Catatan realisasi PMDN di Manggarai Barat tahun 2017 juga terpusat di sektor pariwisata. Dari 68 PMDN yang masuk tahun ini, 61 investor (89,7 persen) menanamkan modalnya di sektor pariwisata. Hanya 10 persen investor yang menanamkan modal mereka di sektor konstruksi, pertambangan, dan real estat. Dari catatan dinas PMPTSP juga diketahui, investasi di sektor pariwisata berjalan lancar karena sebanyak 52 investasi di sektor ini berada dalam kondisi aktif. Sementara yang tidak aktif lantaran masih dalam proses perizinan sebanyak 7 investasi, sisanya dalam proses peralihan ke PMA atau sebaliknya.
Demam pariwisata
Sail Komodo tahun 2013 merupakan momentum kebangkitan pariwisata di Manggarai Barat, khususnya di Labuan Bajo. Festival yang mengeksplorasi potensi wisata, mulai dari satwa komodo, keindahan laut, hingga keanekaragaman hayati bawah laut ini berhasil mengangkat nama Labuan Bajo sebagai salah satu destinasi wisata tingkat dunia.
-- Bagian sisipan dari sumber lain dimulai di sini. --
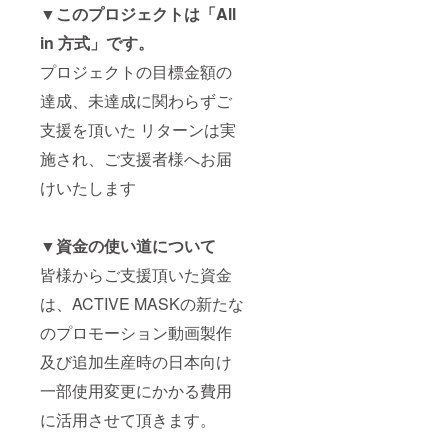
▼
このプロジェクトは「All
in 方式」です。
プロジェクトの目標金額の
達成、未達成に関わらずご
支援を頂いた リターンは実
施され、ご支援者様へお届
けいたします
▼
資金の使い道について
皆様からご支援頂いた資金
は、ACTIVE MASKの新たな
のプロモーション動画製作
及び追加生産時の日本向け
一部使用変更にかかる費用
に活用させて頂きます。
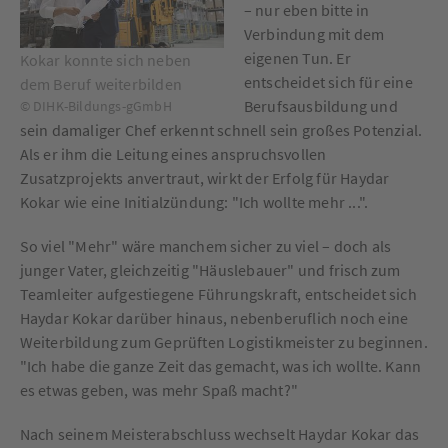
– nur eben bitte in
Verbindung mit dem
eigenen Tun. Er
Kokar konnte sich neben
entscheidet sich für eine
dem Beruf weiterbilden
Berufsausbildung und
© DIHK-Bildungs-gGmbH
sein damaliger Chef erkennt schnell sein großes Potenzial.
Als er ihm die Leitung eines anspruchsvollen
Zusatzprojekts anvertraut, wirkt der Erfolg für Haydar
Kokar wie eine Initialzündung: "Ich wollte mehr ...".
So viel "Mehr" wäre manchem sicher zu viel – doch als
junger Vater, gleichzeitig "Häuslebauer" und frisch zum
Teamleiter aufgestiegene Führungskraft, entscheidet sich
Haydar Kokar darüber hinaus, nebenberuflich noch eine
Weiterbildung zum Geprüften Logistikmeister zu beginnen.
"Ich habe die ganze Zeit das gemacht, was ich wollte. Kann
es etwas geben, was mehr Spaß macht?"
Nach seinem Meisterabschluss wechselt Haydar Kokar das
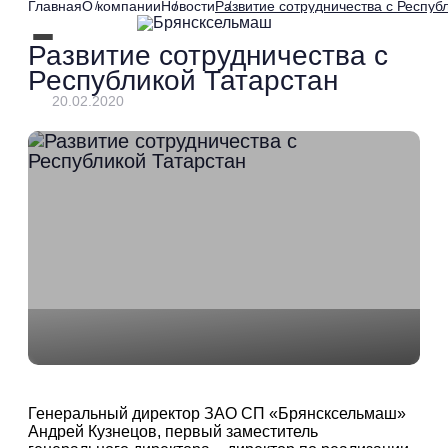
Главная
О компании
Новости
Развитие сотрудничества с Респуб
Развитие сотрудничества с
Республикой Татарстан
20.02.2020
Генеральный директор ЗАО СП «Брянсксельмаш»
Андрей Кузнецов, первый заместитель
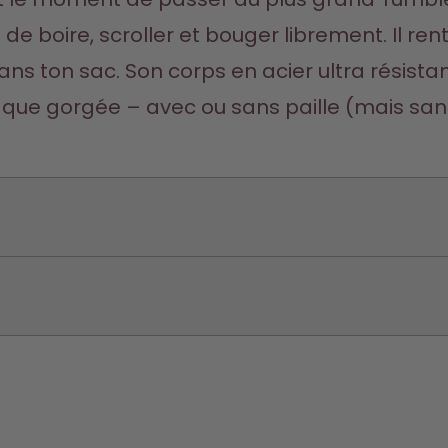
de boire, scroller et bouger librement. Il ren
ans ton sac. Son corps en acier ultra résistan
que gorgée – avec ou sans paille (mais sans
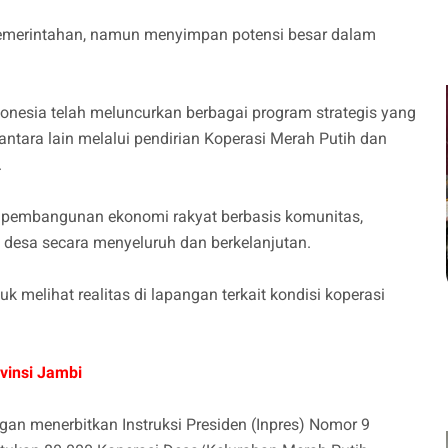
 pemerintahan, namun menyimpan potensi besar dalam
donesia telah meluncurkan berbagai program strategis yang
ntara lain melalui pendirian Koperasi Merah Putih dan
.
en pembangunan ekonomi rakyat berbasis komunitas,
desa secara menyeluruh dan berkelanjutan.
uk melihat realitas di lapangan terkait kondisi koperasi
vinsi Jambi
an menerbitkan Instruksi Presiden (Inpres) Nomor 9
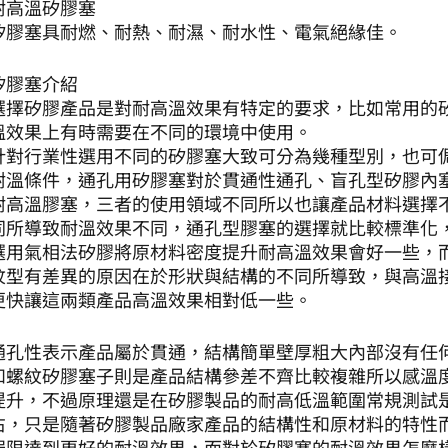
耐高溫矽膠塞
矽膠塞具耐燃、耐熱、耐濕、耐水性、電氣絕緣佳。
矽膠塞介紹
選擇矽膠產品是對耐高溫效果有特定的要求，比如常用的
溫效果上有時需要在不同的環境中使用。
針對行業性選用不同的矽膠塞大致可分為幾種型別，也可
耐溫條件，通孔用矽膠塞對於貫通性通孔、盲孔型矽膠內塞
耐高溫膠塞，三者的使用領域不同所以也讓產品材料選擇
同所導致耐溫效果不同，通孔型膠塞的選擇就比較標準化，
選用氣相法矽膠將原材料密度提升耐高溫效果會好一些，
紋型有差異的原因在於形狀與結構的不同所導致，與高溫接
更快讓這兩類產品高溫效果相對低一些。
通孔性表示產品屬於貫通，結構簡單壁厚粗大內部沒有任
和螺紋矽膠塞子則是產品結構參差不齊比較複雜所以感溫度
提升，不過原理還是在矽膠製品的耐高低溫範圍常規測試是在
右，只是隨著矽膠製品廠家產品的結構性和原材料的特性而
侷限達到更好的耐溫效果，而對於矽膠塞的耐溫效果怎麼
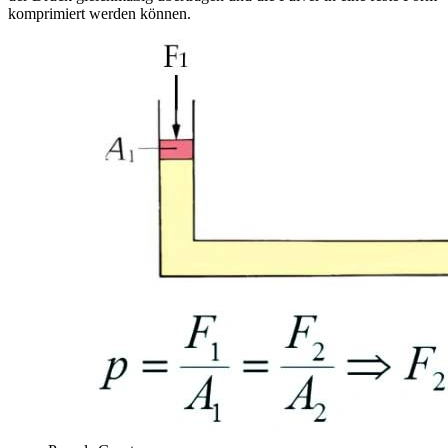
komprimiert werden können.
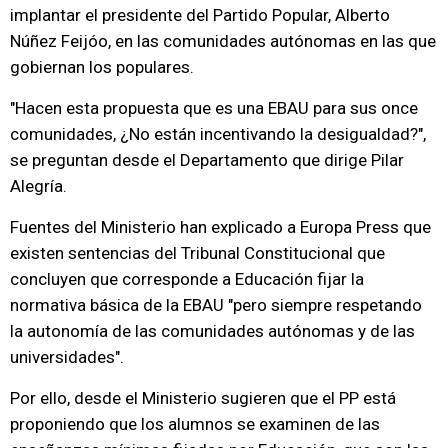
implantar el presidente del Partido Popular, Alberto
Núñez Feijóo, en las comunidades autónomas en las que
gobiernan los populares.
"Hacen esta propuesta que es una EBAU para sus once
comunidades, ¿No están incentivando la desigualdad?",
se preguntan desde el Departamento que dirige Pilar
Alegría.
Fuentes del Ministerio han explicado a Europa Press que
existen sentencias del Tribunal Constitucional que
concluyen que corresponde a Educación fijar la
normativa básica de la EBAU "pero siempre respetando
la autonomía de las comunidades autónomas y de las
universidades".
Por ello, desde el Ministerio sugieren que el PP está
proponiendo que los alumnos se examinen de las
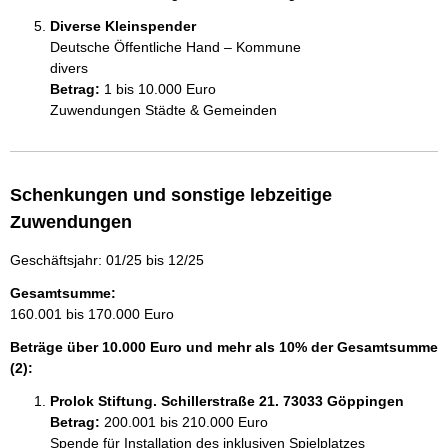
Diverse Kleinspender
Deutsche Öffentliche Hand – Kommune
divers
Betrag:
1 bis 10.000 Euro
Zuwendungen Städte & Gemeinden
Schenkungen und sonstige lebzeitige
Zuwendungen
Geschäftsjahr: 01/25 bis 12/25
Gesamtsumme:
160.001 bis 170.000 Euro
Beträge über 10.000 Euro und mehr als 10% der Gesamtsumme
(2):
Prolok Stiftung. Schillerstraße 21. 73033 Göppingen
Betrag:
200.001 bis 210.000 Euro
Spende für Installation des inklusiven Spielplatzes 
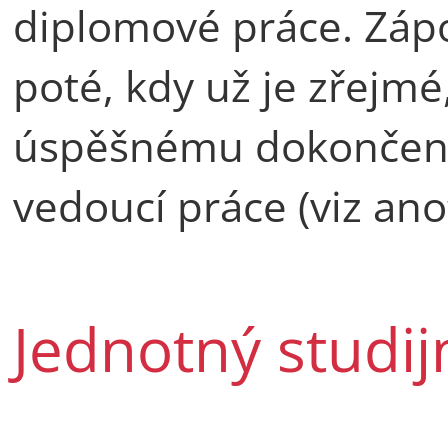
diplomové práce. Zápo
poté, kdy už je zřejmé
úspěšnému dokončení
vedoucí práce (viz ano
Jednotný studij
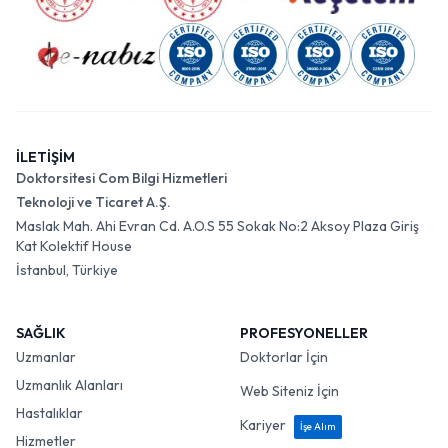
İLETİŞİM
Doktorsitesi Com Bilgi Hizmetleri
Teknoloji ve Ticaret A.Ş.
Maslak Mah. Ahi Evran Cd. A.O.S 55 Sokak No:2 Aksoy Plaza Giriş
Kat Kolektif House
İstanbul, Türkiye
SAĞLIK
PROFESYONELLER
Uzmanlar
Doktorlar İçin
Uzmanlık Alanları
Web Siteniz İçin
Hastalıklar
Kariyer
İşe Alım
Hizmetler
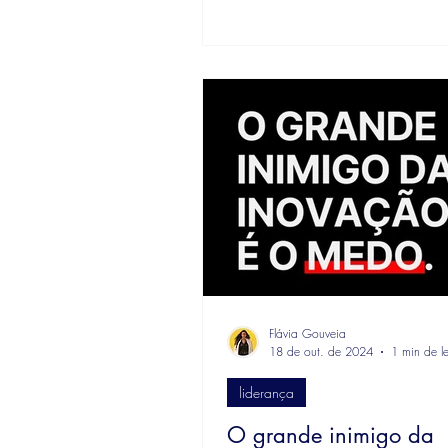
Flávia Gouveia
18 de out. de 2024
1 min de le
liderança
O grande inimigo da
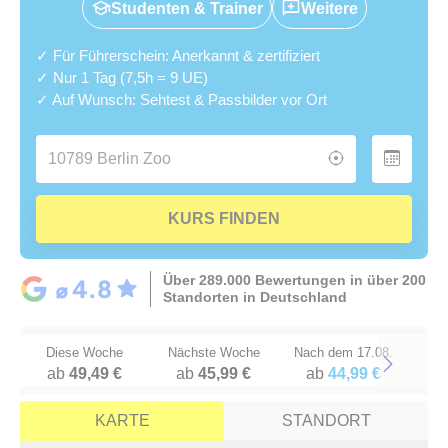
Studenten & Trainer
Weitere
✓ Für Führerschein: Anerkannt & zertifiziert
✓ Nur 1 Tag (7,5h = 9 UE)
✓ Auf Wunsch: Sehtest & Passbilder vor Ort
KURS FINDEN
Über 289.000 Bewertungen in über 200
Standorten in Deutschland
Diese Woche
Nächste Woche
Nach dem 17.08.
ab
49,49 €
ab
45,99 €
ab
44,99 €
Next
KARTE
STANDORT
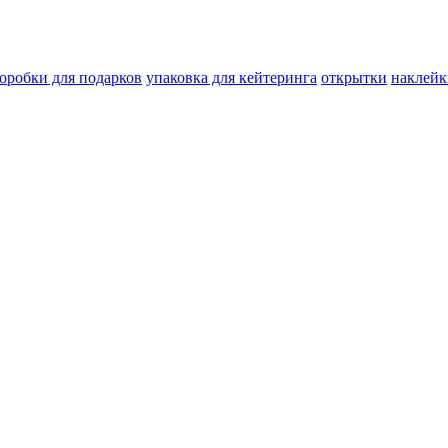
оробки для подарков
упаковка для кейтеринга
открытки
наклейк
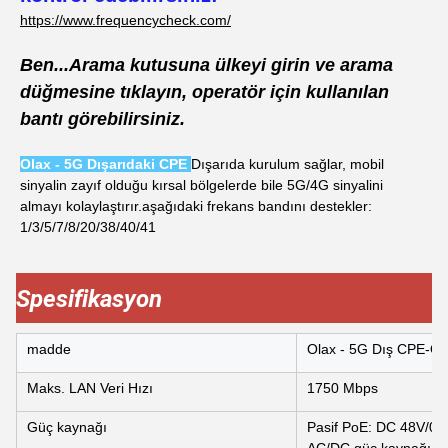
https://www.frequencycheck.com/
Ben...
Arama kutusuna ülkeyi girin ve arama
düğmesine tıklayın, operatör için kullanılan
bantı görebilirsiniz.
Olax - 5G Dışarıdaki CPE
Dışarıda kurulum sağlar, mobil
sinyalin zayıf olduğu kırsal bölgelerde bile 5G/4G sinyalini
almayı kolaylaştırır.
aşağıdaki frekans bandını destekler:
1/3/5/7/8/20/38/40/41
Spesifikasyon
madde
Olax - 5G Dış CPE-O
Maks. LAN Veri Hızı
1750 Mbps
Güç kaynağı
Pasif PoE: DC 48V/0.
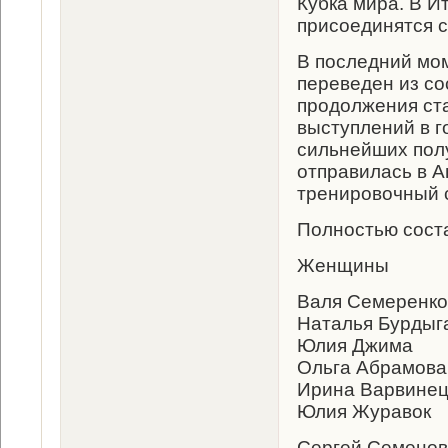
Кубка мира. В И
присоединятся 
В последний мо
переведен из со
продолжения ста
выступлений в г
сильнейших пол
отправилась в Ан
тренировочный 
Полностью соста
Женщины
Валя Семеренко
Наталья Бурдыг
Юлия Джима
Ольга Абрамова
Ирина Варвине
Юлия Журавок
Сергей Семенов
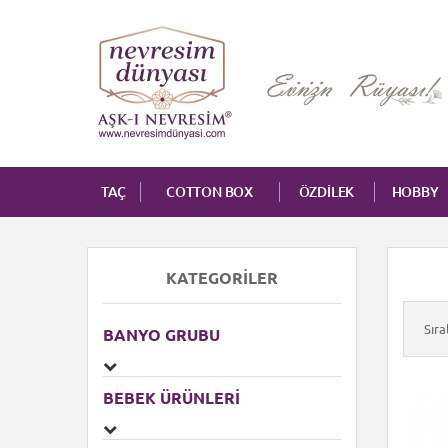
TAÇ
COTTON BOX
ÖZDİLEK
HOBBY
KATEGORILER
Sır
BANYO GRUBU
BEBEK ÜRÜNLERI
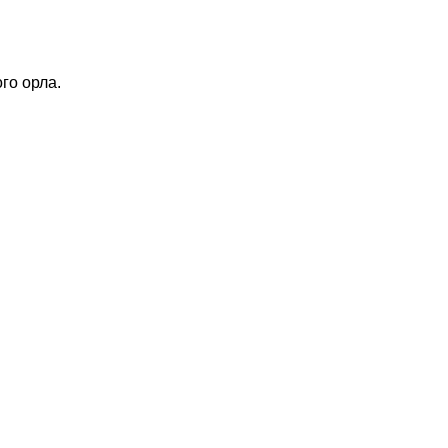
го орла.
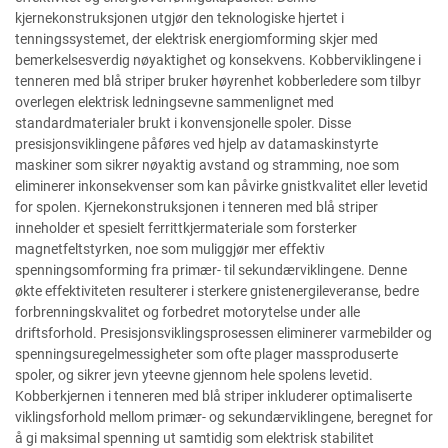
kjernekonstruksjonen utgjør den teknologiske hjertet i
tenningssystemet, der elektrisk energiomforming skjer med
bemerkelsesverdig nøyaktighet og konsekvens. Kobberviklingene i
tenneren med blå striper bruker høyrenhet kobberledere som tilbyr
overlegen elektrisk ledningsevne sammenlignet med
standardmaterialer brukt i konvensjonelle spoler. Disse
presisjonsviklingene påføres ved hjelp av datamaskinstyrte
maskiner som sikrer nøyaktig avstand og stramming, noe som
eliminerer inkonsekvenser som kan påvirke gnistkvalitet eller levetid
for spolen. Kjernekonstruksjonen i tenneren med blå striper
inneholder et spesielt ferrittkjermateriale som forsterker
magnetfeltstyrken, noe som muliggjør mer effektiv
spenningsomforming fra primær- til sekundærviklingene. Denne
økte effektiviteten resulterer i sterkere gnistenergileveranse, bedre
forbrenningskvalitet og forbedret motorytelse under alle
driftsforhold. Presisjonsviklingsprosessen eliminerer varmebilder og
spenningsuregelmessigheter som ofte plager massproduserte
spoler, og sikrer jevn yteevne gjennom hele spolens levetid.
Kobberkjernen i tenneren med blå striper inkluderer optimaliserte
viklingsforhold mellom primær- og sekundærviklingene, beregnet for
å gi maksimal spenning ut samtidig som elektrisk stabilitet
Seiring dengan suksesnya Sail Komodo, peluang bisnis pariwisata di kota yang terletak di ujung barat Pulau Flores ini semakin prospektif. Para investor asing ataupun domestik berduyun-duyun masuk ke Labuan Bajo untuk menawarkan skema bisnis berupa investasi, entah bersifat asing murni atau patungan dengan para pengusaha lokal.
Salah satu fenomena yang bisa dirasakan warga di balik meningkatnya bisnis pariwisata di Labuan Bajo ini adalah perburuan lahan-lahan kosong yang ada di pesisir pantai untuk dibeli. Tingginya permintaan tanah ini membuat harga tanah di Labuan Bajo dan sekitarnya meningkat drastis. Akibatnya, banyak calo tanah bermunculan di Labuan Bajo membujuk warga untuk melepaskan tanah mereka demi investasi pembangunan hotel.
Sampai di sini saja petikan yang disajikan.